- Beta, or the amount a stock price goes up and down relative to the market, is a popular measure of “risk”
- Famous investors such as Seth Klarman have observed that this idea is “preposterous”
- Below is the market cap of firms that lose money but are very low risk based on beta
- In our CFTC here we documented that there is a record $6 trillion worth of stocks losing money
- We believe common sense indicates that expensive firms bleeding cash are dangerous
As documented in our research on volatility and beta we discussed the dangers of relying on these commonly used and accepted measures of “risk.”
See below for a list of stocks that lost money in 2019 (pre Covid) and are still losing money today but beta is telling you are “low risk”
Portfolio Betas Lack Critical Quality & Valuation Information:
Investopedia offers a terrific summary of Beta that you can find here. KCR’s research team has a famous academic on staff who could grind your brain cells into the floor going into the painful details of substantive math underpinning how this metric contemplates cash flows, market risks, systematic risks and numerous other items.

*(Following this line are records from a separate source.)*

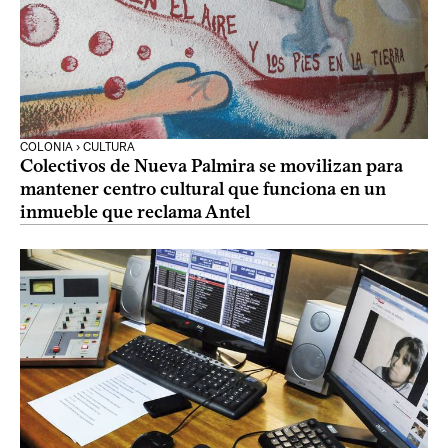
COLONIA › CULTURA
Colectivos de Nueva Palmira se movilizan para
mantener centro cultural que funciona en un
inmueble que reclama Antel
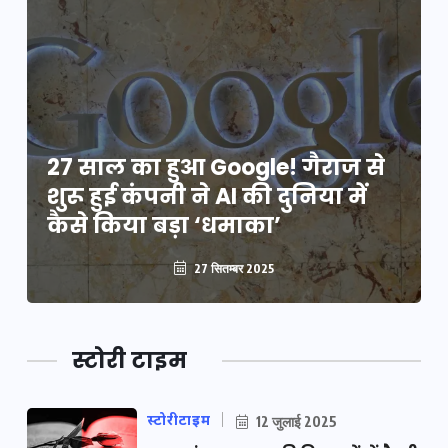
27 साल का हुआ Google! गैराज से
शुरू हुई कंपनी ने AI की दुनिया में
कैसे किया बड़ा ‘धमाका’
27 सितम्बर 2025
स्टोरी टाइम
स्टोरीटाइम
12 जुलाई 2025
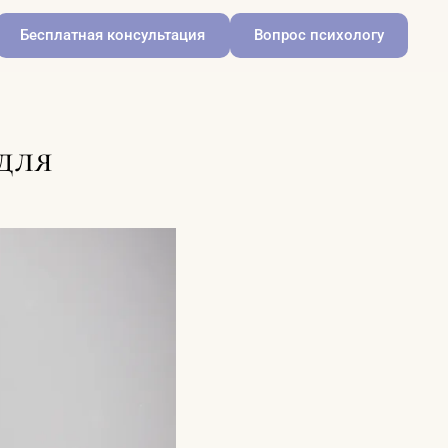
Бесплатная консультация
Вопрос психологу
для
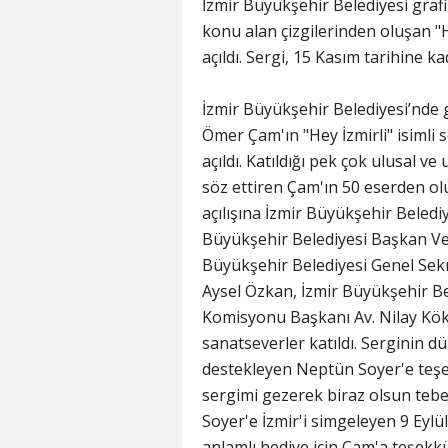
İzmir Büyükşehir Belediyesi grafi
konu alan çizgilerinden oluşan "
açıldı. Sergi, 15 Kasım tarihine ka
İzmir Büyükşehir Belediyesi’nde 
Ömer Çam'ın "Hey İzmirli" isimli
açıldı. Katıldığı pek çok ulusal v
söz ettiren Çam'ın 50 eserden olu
açılışına İzmir Büyükşehir Beled
Büyükşehir Belediyesi Başkan Ve
Büyükşehir Belediyesi Genel Sek
Aysel Özkan, İzmir Büyükşehir Bel
Komisyonu Başkanı Av. Nilay Kökkı
sanatseverler katıldı. Serginin d
destekleyen Neptün Soyer'e teş
sergimi gezerek biraz olsun te
Soyer'e İzmir'i simgeleyen 9 Eylü
anlamlı hediye için Çam'a teşekk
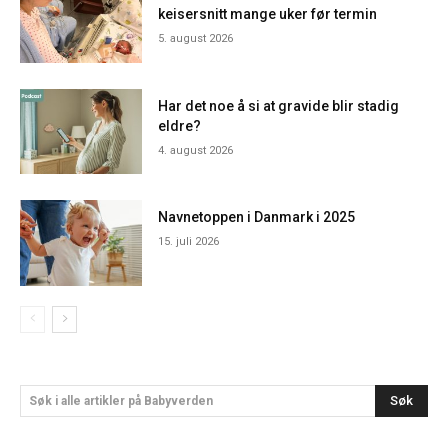
keisersnitt mange uker før termin
5. august 2026
Har det noe å si at gravide blir stadig
eldre?
4. august 2026
Navnetoppen i Danmark i 2025
15. juli 2026
Søk
Søk i alle artikler på Babyverden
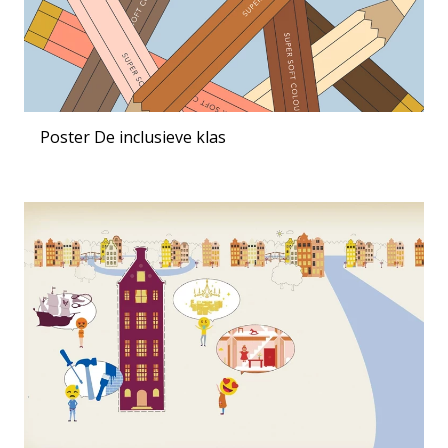
Poster De inclusieve klas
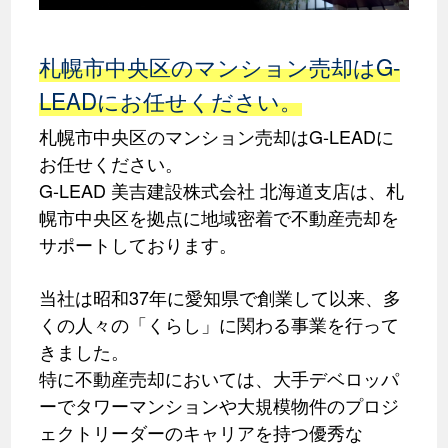
札幌市中央区のマンション売却はG-
LEADにお任せください。
札幌市中央区のマンション売却はG-LEADに
お任せください。
G-LEAD 美吉建設株式会社 北海道支店は、札
幌市中央区を拠点に地域密着で不動産売却を
サポートしております。
当社は昭和37年に愛知県で創業して以来、多
くの人々の「くらし」に関わる事業を行って
きました。
特に不動産売却においては、大手デベロッパ
ーでタワーマンションや大規模物件のプロジ
ェクトリーダーのキャリアを持つ優秀な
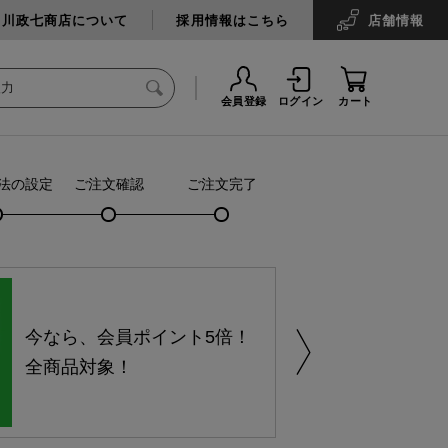
中川政七商店について
採用情報はこちら
店舗
情報
会員登録
ログイン
カート
法の設定
ご注文確認
ご注文完了
今なら、会員ポイント5倍！
全商品対象！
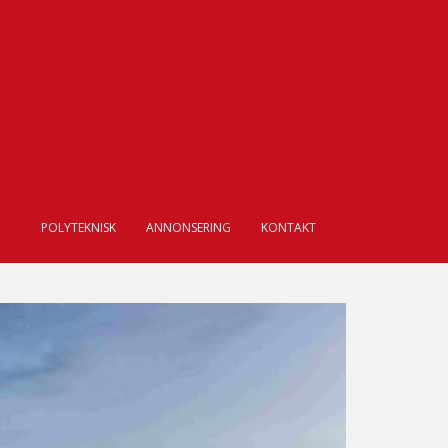
POLYTEKNISK
ANNONSERING
KONTAKT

For our purposes here, however, we are going to keep it simple. For an individual stock, beta measures its “risk” using statistical inputs. A stock with a beta of 1.0 is, in theory, exactly as risky as the overall market. Companies with higher beta coefficients are riskier and those with numbers below “1” are less volatile than the market index.
KCR has written a good deal about beta and we both respect it but also believe it has serious limitations. We encourage investors to think of it more like one of many inputs in determining how risky a stock might be. Let’s use the list of comparable companies below to make this point more clearly.
The Beta of a Portfolio of These Money Losers Looks “Wrong”
In our view, the list below is emblematic of the shortcomings of using beta as a catch-all to assess a firm’s risk. All of the companies in the list below lost money pre-Covid and continue to do so today. That means they could not turn a profit when the economy was flying and still cannot turn a profit in the current environment. Consistent with our research and intuition, companies that lose money tend to have weaker return characteristics.
Looking at the list below, the fact that beta deems all these companies to be less risky than the market strikes us as evidence of nonsense! A company’s debt, debt to equity ratio, operating and financial leverage, capital structure, tax rate, and valuation are all immensely important factors when thinking about a stock’s risk.
In an age when asset classes like bonds no longer offer any substantive income, we believe understanding the weighted average risk of your portfolio has never been more important or more difficult to do.